A speedboat starts from rest and accelerates at +2.07 m/s2 for 7.00 s. At the end of this time, the boat continues for an additional 6.00 s with an acceleration of +0.523 m/s2. Following this, the boat accelerates at -1.55 m/s2 for 8.00 s. What is the velocity of the boat at t = 21.0 s?

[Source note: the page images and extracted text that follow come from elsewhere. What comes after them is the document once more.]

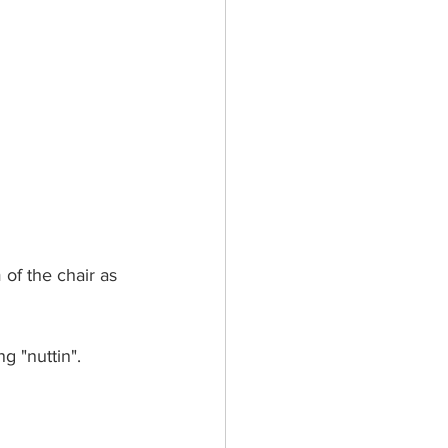
of the chair as 
g "nuttin".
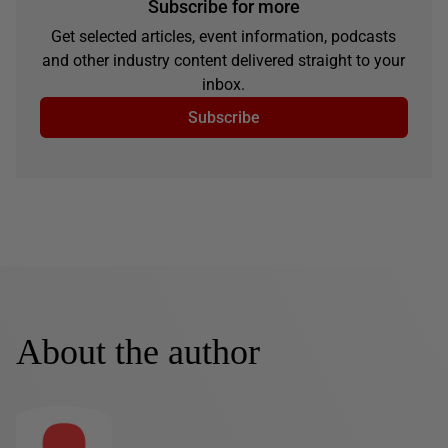
Subscribe for more
Get selected articles, event information, podcasts
and other industry content delivered straight to your
inbox.
Subscribe
About the author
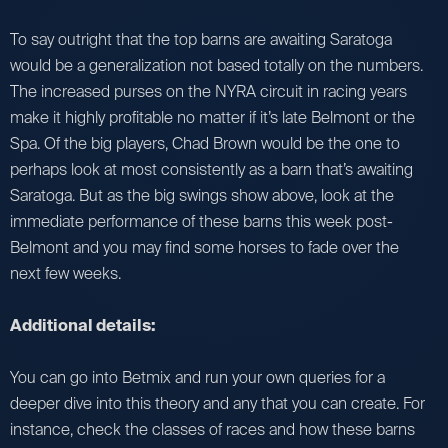
To say outright that the top barns are awaiting Saratoga
would be a generalization not based totally on the numbers.
The increased purses on the NYRA circuit in racing years
make it highly profitable no matter if it’s late Belmont or the
Spa. Of the big players, Chad Brown would be the one to
perhaps look at most consistently as a barn that’s awaiting
Saratoga. But as the big swings show above, look at the
immediate performance of these barns this week post-
Belmont and you may find some horses to fade over the
next few weeks.
Additional details:
You can go into Betmix and run your own queries for a
deeper dive into this theory and any that you can create. For
instance, check the classes of races and how these barns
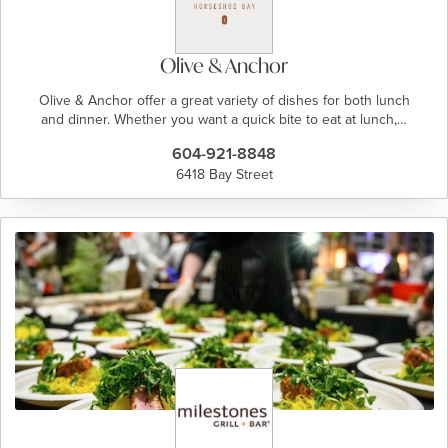
Olive & Anchor
Olive & Anchor offer a great variety of dishes for both lunch
and dinner. Whether you want a quick bite to eat at lunch,…
604-921-8848
6418 Bay Street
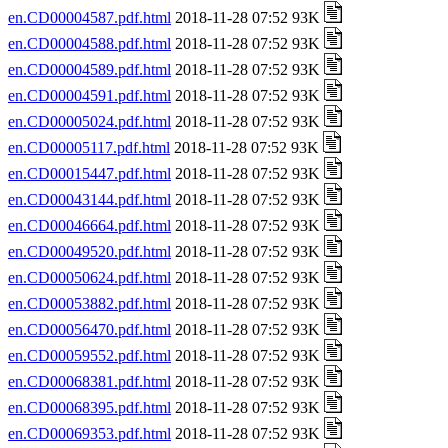
en.CD00004587.pdf.html
2018-11-28 07:52 93K
en.CD00004588.pdf.html
2018-11-28 07:52 93K
en.CD00004589.pdf.html
2018-11-28 07:52 93K
en.CD00004591.pdf.html
2018-11-28 07:52 93K
en.CD00005024.pdf.html
2018-11-28 07:52 93K
en.CD00005117.pdf.html
2018-11-28 07:52 93K
en.CD00015447.pdf.html
2018-11-28 07:52 93K
en.CD00043144.pdf.html
2018-11-28 07:52 93K
en.CD00046664.pdf.html
2018-11-28 07:52 93K
en.CD00049520.pdf.html
2018-11-28 07:52 93K
en.CD00050624.pdf.html
2018-11-28 07:52 93K
en.CD00053882.pdf.html
2018-11-28 07:52 93K
en.CD00056470.pdf.html
2018-11-28 07:52 93K
en.CD00059552.pdf.html
2018-11-28 07:52 93K
en.CD00068381.pdf.html
2018-11-28 07:52 93K
en.CD00068395.pdf.html
2018-11-28 07:52 93K
en.CD00069353.pdf.html
2018-11-28 07:52 93K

The velocity at the end of the first interval is (2.07 m/s^2)*(7.00s) = 14.49 m/s
The velocity increases by an amount (0.523 m/s^2)(6.00s) = 3.14 m/s
during the second interval. This brings the velocity up to 17.63 m/s
During the third interval, the velocity decreases by (1.55 m/s^2)*(8.00 s) = 12.40 m/s
Now complete the final step. Subtract 12.40 from 17.63 m/s
To find the velocity of the boat at t = 21.0 s, we need to calculate the total displacement of the boat during the given time intervals, and then use the equation of motion to determine the final velocity.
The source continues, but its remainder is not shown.